When metrics fail or are erroneous, it requires discipline to prioritize and fix ahead of other seemingly more important issues.
Active vs. Passive Monitoring
Select metrics that will survive changes of software updates; source code releases, os updates; etc.
Select a process that will survive team changes and carry forward the underlying values and benefits of daily checklists.
Use distributed not centralized management, first. Forget trying to get a single tool etc. up and running with beautifully maintained stats. Difficult to maintain, untrusted, not resilient to change. Sometimes causes its own resource leaks.
The issue is more of a social problem, the technical problem is simple. Implement a daily checklist.
Ppl have this amazing property of responding to change, computers less so. Ppl attempting to program responding to changes often over complicate the situation, achieving the opposite effect, over the course of the project. As the brilliant mind of the original author is replaced by those less
Make Learning about your System a Cultural Trend
When Angry Monkeys are used for Good and not Evil. When used for good, it is usually referred to as following process or procedure.
When I was a young whipper snapper, bright eyed, enthused etc...
One of the best team leads, I've ever had, brought great discipline and process to our work.
It was the discipline of a daily checklist.
At first it was enforced by the Team lead, then as ppl rotated throughout the team, either of us would enforce that discipline.
Unfortunately others, do not always recognise the value.
Sometimes they may recognise the value when things go wrong. But then it is quickly forgotten.
When there are differences in the checklist or significant variations of some metrics, you need to be disciplined enough to track down the diffs.
Sometimes it may take weeks or months, but nonetheless, that level of knowledge is important for the team to learn.
Instill discipline into the culture, ppl can change faster than the technology.
The Way Forward
In our heterogenous environment, drop back to the simplest thing possible. Each app/node will have text logs. Generate events based on those logs.
That is the intent there are other tools as well, like splunk.com.
- Simple Event Based Correlation - sec.pl
- Provide "Just Enough" Early Warning Alerts
- Maximise use of current tools
- Monitor Rate of Change of metrics as well as State Based as dramatic rates of change of pending doom.
- Ease comparison of metrics - Order of Magnitude trend differences, side by side comparisons, annotation of events of interest etc.
- Interconnecting this monitoring data with your domain. Multipliers.
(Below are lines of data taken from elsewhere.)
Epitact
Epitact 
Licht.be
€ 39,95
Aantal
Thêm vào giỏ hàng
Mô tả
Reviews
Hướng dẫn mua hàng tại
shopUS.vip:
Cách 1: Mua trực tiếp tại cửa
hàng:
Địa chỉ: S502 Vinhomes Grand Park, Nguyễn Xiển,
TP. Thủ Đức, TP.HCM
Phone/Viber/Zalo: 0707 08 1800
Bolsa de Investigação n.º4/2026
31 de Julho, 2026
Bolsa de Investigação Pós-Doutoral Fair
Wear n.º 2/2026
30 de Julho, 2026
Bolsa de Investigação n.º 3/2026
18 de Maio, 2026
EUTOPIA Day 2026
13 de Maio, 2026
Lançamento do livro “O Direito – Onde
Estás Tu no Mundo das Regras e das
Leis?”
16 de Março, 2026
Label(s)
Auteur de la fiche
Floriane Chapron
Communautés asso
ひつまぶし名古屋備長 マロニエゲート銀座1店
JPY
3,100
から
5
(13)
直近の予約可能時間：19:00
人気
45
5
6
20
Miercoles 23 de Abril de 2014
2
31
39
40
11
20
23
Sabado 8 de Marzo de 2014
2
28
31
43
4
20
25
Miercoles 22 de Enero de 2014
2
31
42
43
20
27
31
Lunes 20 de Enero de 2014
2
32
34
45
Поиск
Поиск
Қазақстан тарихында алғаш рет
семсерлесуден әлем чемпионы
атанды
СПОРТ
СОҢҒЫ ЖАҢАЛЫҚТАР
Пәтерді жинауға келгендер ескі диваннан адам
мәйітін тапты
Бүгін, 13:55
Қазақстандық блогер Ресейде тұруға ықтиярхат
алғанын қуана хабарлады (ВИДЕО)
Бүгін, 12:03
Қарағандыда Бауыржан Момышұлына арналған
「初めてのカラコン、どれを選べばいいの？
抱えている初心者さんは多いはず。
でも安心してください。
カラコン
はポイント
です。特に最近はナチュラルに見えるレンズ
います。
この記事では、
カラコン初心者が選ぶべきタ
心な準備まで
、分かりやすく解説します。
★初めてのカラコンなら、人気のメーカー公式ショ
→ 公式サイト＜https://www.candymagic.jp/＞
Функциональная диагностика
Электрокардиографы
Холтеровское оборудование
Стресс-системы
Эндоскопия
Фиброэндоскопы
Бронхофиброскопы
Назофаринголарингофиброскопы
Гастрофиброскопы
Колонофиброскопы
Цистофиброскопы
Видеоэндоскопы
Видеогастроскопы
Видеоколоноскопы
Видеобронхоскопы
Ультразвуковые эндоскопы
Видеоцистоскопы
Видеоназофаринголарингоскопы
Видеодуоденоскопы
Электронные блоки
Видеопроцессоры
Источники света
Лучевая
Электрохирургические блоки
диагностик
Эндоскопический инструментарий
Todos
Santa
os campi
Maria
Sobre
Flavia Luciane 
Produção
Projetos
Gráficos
- Cheap, adhoc and non-destructive tools should never get replaced by one centralized monitor
The "All singing all dancing Monitoring and Management System", may be possible in some companies, but for most I think it better to stop chasing your tails and put "people and processes" over "tools and technologies".
Things will go wrong
So make sure learning about your system is a priority.
Besides Preventative Maintenance or Daily/Weekly Checklists, make time to Learn your Fragile components or synchronous call chaings; your Rhythms and Multipliers.
See Release It for "Circuit Breaker pattern" and alike.
Multipliers within systems, always crop up, especially as a balance between reaction time and cost to develop properly. Key Entities or Seasonal Customer Traffic flow.
All this will help reduce your Minimum Time To Learn and your Minimum Time to Repair (MTTR) your System.